When I first went to South Africa as a PhD student I was expecting to see some very visible signs of a divided past and was very surprised to find a country where people of different ethnic groups lived together in an apparent harmony.
When I expressed this view to people I met there, especially young people, they kindly invited me to look beyond the surface. I did, and found out that although South Africa managed in what the entire world thought the country could never achieve without a bloodshed, divisions and tensions are still there. It’s only natural, I told myself. It will take time before the memory of racial segregation and the social structures which were created by such a system will become just part of the country’s history.
This is why, when some years ago the South African government started implementing its Black Economic Empowerment and Affirmative Action policies, not everybody was satisfied with them and some population groups who were also discriminated under the apartheid regime, just as the black majority, felt betrayed by the African National Congress government. This was the case of the Coloured group, which ironically happens to be of Muslim Malay descent and makes up the majority of the Cape region’s population.
Something similar happened in Malaysia after the country reached independence.

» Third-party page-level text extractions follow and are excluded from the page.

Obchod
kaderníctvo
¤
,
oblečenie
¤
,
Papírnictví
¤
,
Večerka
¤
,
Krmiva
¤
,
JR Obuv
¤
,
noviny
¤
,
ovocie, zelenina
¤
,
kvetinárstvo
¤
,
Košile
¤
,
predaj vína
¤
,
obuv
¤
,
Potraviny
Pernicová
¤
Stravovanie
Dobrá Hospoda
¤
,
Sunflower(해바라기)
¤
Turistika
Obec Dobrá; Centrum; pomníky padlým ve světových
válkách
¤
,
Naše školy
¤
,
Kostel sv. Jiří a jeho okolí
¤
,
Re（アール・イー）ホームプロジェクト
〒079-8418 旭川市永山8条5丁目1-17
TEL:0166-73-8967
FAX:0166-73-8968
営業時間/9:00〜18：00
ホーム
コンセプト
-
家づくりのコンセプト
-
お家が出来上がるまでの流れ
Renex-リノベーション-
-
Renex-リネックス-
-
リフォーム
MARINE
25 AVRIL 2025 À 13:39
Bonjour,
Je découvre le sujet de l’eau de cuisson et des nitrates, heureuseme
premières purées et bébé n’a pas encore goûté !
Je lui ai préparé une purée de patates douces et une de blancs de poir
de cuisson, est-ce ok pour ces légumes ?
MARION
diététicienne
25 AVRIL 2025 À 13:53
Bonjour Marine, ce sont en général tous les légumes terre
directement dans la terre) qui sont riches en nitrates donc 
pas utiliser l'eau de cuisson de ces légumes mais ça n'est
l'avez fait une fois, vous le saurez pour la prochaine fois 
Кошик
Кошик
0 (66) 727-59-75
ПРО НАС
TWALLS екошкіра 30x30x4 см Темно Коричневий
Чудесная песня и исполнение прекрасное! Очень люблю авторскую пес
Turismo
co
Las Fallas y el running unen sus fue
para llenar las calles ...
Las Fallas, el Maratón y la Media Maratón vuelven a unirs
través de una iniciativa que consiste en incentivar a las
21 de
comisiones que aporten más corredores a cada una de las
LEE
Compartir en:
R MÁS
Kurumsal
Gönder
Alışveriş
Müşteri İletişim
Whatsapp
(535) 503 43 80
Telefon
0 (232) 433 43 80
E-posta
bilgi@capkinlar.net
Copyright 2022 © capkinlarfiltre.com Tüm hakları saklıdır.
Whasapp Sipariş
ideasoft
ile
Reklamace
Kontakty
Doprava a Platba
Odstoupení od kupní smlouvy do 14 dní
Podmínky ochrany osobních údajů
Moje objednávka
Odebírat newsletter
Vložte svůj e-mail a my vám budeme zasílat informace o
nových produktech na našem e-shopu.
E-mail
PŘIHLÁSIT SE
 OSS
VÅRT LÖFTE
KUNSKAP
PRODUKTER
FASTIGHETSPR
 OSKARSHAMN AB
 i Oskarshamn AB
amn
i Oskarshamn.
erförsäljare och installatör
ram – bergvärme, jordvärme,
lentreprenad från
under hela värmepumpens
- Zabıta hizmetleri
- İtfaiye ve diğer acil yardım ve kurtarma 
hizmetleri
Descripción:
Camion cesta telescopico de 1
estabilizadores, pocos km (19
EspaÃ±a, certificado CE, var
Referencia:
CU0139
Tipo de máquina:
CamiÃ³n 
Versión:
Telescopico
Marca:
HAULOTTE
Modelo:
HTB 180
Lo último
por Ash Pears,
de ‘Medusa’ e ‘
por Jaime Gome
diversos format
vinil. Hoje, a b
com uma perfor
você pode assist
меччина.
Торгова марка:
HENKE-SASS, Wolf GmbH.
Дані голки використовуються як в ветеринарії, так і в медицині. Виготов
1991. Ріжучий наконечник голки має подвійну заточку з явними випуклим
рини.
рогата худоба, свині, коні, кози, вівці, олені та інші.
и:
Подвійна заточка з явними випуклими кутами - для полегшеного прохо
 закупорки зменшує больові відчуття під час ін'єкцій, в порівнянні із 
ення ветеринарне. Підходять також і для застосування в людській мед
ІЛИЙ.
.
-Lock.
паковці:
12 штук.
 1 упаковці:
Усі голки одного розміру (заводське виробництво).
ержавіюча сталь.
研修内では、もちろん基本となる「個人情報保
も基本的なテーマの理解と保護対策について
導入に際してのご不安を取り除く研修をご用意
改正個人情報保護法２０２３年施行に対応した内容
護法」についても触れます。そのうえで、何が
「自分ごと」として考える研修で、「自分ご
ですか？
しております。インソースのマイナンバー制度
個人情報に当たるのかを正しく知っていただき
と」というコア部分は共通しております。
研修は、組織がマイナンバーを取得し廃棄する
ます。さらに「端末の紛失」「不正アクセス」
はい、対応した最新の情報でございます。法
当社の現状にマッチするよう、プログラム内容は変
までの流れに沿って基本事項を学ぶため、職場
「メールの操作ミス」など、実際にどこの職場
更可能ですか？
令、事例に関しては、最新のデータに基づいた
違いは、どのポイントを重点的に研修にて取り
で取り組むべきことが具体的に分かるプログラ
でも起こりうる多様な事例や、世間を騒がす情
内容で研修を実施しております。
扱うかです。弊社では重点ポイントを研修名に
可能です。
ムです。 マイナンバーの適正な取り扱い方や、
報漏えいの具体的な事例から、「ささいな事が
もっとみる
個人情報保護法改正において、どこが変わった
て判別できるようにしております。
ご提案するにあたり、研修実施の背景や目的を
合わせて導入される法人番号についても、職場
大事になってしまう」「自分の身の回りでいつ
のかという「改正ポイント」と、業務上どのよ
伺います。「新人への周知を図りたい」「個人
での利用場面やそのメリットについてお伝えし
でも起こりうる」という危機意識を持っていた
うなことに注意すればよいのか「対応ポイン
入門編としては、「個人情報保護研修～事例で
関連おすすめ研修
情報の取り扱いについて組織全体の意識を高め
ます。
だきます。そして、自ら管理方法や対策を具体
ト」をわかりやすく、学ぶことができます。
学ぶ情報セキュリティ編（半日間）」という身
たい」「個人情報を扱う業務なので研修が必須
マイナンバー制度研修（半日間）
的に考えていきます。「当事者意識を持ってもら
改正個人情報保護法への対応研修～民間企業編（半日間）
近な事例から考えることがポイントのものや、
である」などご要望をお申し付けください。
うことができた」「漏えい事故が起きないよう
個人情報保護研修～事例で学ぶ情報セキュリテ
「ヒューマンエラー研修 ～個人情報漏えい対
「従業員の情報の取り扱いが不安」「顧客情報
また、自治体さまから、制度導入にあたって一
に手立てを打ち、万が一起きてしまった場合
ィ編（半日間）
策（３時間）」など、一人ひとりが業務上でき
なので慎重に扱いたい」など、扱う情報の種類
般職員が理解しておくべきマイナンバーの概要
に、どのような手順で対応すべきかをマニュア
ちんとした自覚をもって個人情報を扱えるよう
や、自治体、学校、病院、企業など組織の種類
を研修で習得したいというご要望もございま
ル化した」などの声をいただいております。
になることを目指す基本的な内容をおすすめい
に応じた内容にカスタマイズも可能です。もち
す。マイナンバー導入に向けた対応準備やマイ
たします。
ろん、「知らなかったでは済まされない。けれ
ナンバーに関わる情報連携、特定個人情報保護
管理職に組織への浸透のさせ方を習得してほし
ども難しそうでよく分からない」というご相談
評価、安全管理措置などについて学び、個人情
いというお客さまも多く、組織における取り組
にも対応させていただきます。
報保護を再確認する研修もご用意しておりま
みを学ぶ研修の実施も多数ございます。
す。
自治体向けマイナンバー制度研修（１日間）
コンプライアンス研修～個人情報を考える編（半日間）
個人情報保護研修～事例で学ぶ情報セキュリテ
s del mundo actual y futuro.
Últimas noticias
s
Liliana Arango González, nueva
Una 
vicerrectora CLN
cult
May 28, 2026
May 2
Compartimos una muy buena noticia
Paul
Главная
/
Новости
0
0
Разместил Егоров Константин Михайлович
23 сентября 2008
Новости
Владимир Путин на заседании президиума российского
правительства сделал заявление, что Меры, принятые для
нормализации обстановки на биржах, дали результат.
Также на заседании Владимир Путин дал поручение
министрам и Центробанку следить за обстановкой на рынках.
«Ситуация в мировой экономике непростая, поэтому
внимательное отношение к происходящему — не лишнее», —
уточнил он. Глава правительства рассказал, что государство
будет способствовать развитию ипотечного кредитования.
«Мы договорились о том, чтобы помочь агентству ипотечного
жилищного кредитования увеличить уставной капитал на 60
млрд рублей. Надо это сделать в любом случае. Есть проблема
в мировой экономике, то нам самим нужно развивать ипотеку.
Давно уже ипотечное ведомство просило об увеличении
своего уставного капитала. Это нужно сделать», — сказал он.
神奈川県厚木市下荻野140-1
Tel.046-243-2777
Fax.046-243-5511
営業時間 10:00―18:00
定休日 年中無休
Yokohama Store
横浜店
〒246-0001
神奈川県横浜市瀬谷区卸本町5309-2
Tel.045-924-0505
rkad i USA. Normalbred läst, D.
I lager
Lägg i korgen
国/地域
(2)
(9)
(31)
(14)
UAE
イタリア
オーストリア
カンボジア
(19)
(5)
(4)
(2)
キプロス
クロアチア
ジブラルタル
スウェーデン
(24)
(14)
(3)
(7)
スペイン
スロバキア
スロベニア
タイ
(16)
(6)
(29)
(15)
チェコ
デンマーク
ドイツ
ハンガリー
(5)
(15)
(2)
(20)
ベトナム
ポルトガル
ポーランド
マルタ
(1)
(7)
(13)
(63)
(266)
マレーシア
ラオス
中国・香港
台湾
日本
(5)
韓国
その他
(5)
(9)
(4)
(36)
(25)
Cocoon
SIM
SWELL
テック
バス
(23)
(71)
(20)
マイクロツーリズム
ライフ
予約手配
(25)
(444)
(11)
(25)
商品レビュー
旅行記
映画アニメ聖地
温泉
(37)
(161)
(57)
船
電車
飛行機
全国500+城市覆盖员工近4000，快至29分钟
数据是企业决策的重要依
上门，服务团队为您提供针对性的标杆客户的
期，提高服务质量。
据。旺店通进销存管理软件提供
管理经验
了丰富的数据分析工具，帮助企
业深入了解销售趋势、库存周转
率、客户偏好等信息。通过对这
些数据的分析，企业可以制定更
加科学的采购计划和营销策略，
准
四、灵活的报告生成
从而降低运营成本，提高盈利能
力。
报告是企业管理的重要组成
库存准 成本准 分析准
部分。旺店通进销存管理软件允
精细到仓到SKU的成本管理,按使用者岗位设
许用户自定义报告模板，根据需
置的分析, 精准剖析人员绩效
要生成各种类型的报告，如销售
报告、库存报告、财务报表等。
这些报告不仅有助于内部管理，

Earlier this year, a BBC report quoted Khoo Kay Kim, a history professor at the University of Malaya, as saying that ethnic separation in Malaysia started to become pronounced after independence, when the Muslim majority rebelled against a condition of economic disadvantage they had inherited from the country’s former British colonial regime.
Khoo told BBC that, in order to repair this injustice, Malaysia’s independent government, starting from the Sixties, granted privileges in sectors such as housing, education, jobs and the civil service to Malay citizens.
I was not aware of this when I started a conversation with a young Catholic lawyer from Kuala Lumpur. “Things were good here before the country got independence from the British in 1957,” he told me. “My parents went to good Catholic schools. Now it’s not the case anymore.”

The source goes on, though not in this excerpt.